--- Provided data Enclosed Below ---

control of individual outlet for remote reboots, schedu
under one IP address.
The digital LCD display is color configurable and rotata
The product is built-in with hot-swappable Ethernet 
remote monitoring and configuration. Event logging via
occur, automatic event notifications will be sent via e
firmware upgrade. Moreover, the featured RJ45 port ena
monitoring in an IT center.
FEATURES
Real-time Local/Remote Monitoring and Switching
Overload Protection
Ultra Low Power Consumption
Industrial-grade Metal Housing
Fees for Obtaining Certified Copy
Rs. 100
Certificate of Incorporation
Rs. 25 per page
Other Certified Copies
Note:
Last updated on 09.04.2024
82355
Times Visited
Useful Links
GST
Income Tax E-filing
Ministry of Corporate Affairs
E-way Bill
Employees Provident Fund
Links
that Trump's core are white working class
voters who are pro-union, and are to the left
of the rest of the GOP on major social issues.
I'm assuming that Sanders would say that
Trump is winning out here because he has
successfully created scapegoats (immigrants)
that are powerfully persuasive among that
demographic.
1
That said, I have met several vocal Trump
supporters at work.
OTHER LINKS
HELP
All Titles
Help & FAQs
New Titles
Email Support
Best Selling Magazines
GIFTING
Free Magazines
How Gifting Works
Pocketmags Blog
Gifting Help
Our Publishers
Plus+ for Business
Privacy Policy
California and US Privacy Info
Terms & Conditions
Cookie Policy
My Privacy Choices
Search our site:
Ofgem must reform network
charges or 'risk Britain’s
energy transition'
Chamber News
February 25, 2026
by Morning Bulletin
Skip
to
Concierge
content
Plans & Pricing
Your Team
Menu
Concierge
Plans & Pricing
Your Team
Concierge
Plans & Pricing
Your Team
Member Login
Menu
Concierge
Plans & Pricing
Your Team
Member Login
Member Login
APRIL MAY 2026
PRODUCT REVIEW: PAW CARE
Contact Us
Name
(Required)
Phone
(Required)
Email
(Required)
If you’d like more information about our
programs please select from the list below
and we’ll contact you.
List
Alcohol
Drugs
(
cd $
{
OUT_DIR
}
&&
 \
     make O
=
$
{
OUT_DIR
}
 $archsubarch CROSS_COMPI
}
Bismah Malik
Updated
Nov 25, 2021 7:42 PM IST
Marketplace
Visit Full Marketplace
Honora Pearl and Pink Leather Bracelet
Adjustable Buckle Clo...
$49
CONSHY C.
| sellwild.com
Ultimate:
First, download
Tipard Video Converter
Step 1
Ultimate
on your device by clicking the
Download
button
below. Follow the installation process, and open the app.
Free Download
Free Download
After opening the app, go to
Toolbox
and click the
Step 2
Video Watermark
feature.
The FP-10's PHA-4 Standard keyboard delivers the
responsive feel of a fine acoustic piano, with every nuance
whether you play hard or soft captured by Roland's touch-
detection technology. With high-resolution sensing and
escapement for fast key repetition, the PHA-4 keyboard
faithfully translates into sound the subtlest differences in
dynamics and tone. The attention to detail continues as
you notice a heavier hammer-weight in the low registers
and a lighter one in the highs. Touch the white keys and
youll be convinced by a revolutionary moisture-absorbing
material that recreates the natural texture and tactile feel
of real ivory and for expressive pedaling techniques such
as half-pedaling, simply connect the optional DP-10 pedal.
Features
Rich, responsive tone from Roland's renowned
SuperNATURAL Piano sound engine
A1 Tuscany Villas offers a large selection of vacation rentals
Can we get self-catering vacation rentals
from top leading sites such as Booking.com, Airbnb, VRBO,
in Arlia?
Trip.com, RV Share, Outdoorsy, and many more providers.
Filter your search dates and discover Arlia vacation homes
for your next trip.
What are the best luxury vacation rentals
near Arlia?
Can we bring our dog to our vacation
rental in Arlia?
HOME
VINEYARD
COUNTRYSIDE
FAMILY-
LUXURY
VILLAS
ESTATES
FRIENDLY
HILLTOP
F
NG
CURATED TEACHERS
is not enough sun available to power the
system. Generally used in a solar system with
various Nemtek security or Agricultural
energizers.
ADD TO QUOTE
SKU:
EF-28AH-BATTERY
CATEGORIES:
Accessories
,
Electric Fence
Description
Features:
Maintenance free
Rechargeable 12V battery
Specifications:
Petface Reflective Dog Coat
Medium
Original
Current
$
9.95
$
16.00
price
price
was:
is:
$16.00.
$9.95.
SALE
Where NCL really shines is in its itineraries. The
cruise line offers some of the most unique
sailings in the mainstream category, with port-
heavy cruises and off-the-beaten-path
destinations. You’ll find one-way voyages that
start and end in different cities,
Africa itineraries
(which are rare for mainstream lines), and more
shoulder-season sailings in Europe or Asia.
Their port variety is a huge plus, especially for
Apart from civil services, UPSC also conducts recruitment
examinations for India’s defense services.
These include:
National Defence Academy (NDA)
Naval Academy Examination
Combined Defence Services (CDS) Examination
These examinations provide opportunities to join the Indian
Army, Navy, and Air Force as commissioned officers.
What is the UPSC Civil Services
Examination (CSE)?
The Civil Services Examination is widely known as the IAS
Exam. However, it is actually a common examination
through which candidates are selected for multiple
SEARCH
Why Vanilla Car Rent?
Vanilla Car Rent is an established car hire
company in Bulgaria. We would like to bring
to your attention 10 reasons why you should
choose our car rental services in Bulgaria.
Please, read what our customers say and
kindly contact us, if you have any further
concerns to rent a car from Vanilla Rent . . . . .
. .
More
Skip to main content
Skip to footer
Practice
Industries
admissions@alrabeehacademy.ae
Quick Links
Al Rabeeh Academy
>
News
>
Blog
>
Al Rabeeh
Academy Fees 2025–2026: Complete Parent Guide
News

--- End of Enclosed Provided data ---

Return the opening line of the data and every line after it through the line containing "I'm assuming that Sanders would say that", please, exactly as written and with nothing added.

**Task result:**
control of individual outlet for remote reboots, schedu
under one IP address.
The digital LCD display is color configurable and rotata
The product is built-in with hot-swappable Ethernet 
remote monitoring and configuration. Event logging via
occur, automatic event notifications will be sent via e
firmware upgrade. Moreover, the featured RJ45 port ena
monitoring in an IT center.
FEATURES
Real-time Local/Remote Monitoring and Switching
Overload Protection
Ultra Low Power Consumption
Industrial-grade Metal Housing
Fees for Obtaining Certified Copy
Rs. 100
Certificate of Incorporation
Rs. 25 per page
Other Certified Copies
Note:
Last updated on 09.04.2024
82355
Times Visited
Useful Links
GST
Income Tax E-filing
Ministry of Corporate Affairs
E-way Bill
Employees Provident Fund
Links
that Trump's core are white working class
voters who are pro-union, and are to the left
of the rest of the GOP on major social issues.
I'm assuming that Sanders would say that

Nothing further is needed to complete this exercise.